De voorzieningenrechter:
- wijst het verzoek toe, zoals hiervoor onder 6.6. vermeld;
- bepaalt dat verweerder het griffierecht van € 51,- aan verzoekers moet vergoeden;
- veroordeelt verweerder tot betaling van € 1.750,- aan proceskosten aan verzoekers.
Deze uitspraak is gedaan door mr. S.D. Arnold, voorzieningenrechter, in aanwezigheid van mr. C. Simonis, griffier.
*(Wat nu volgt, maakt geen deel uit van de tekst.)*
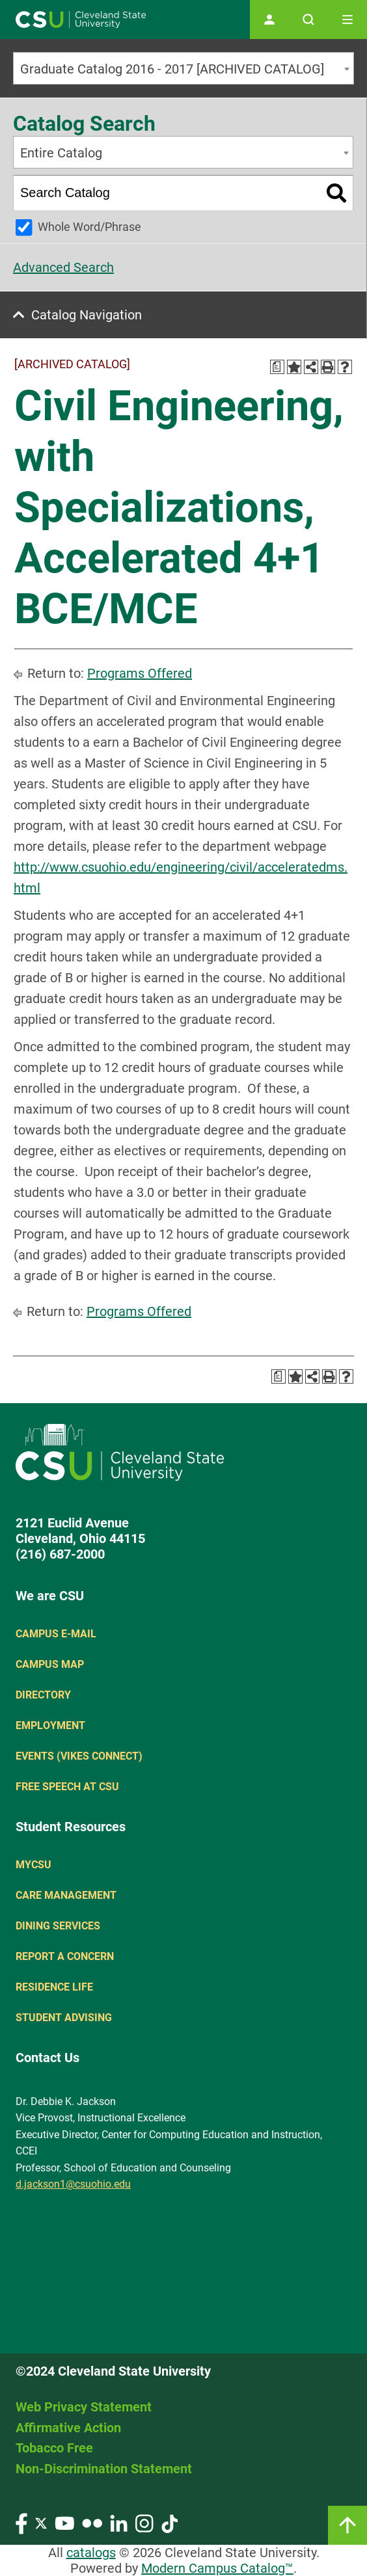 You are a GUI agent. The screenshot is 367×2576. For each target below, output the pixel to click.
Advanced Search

De uitspraak is uitgesproken in het openbaar op 11 juli 2024.
griffier
voorzieningenrechter
Een afschrift van deze uitspraak is verzonden aan partijen op:

Tegen deze uitspraak staat geen hoger beroep of verzet open.

Voetnoten

1.Gemeentelijke gezondheidsdienst.
2.Hof van Justitie van de EU 10 mei 2017, ECLI:EU:C:2017:354
3.Zie artikel 8:1, van de Awb.
4.Zie artikel 1:3, eerste lid, van de Awb.
5.Internationaal Verdrag inzake de Rechten van het Kind.
6.Europees Verdrag voor de Rechten van de Mens.
7.Zie de uitspraak van 1 februari 2023, ECLI:NL:RVS:2023:412.
8.Arrest van 18 januari 2001, ECLI:CE:ECHR:2001:0118JUD002723895, paragraaf 99.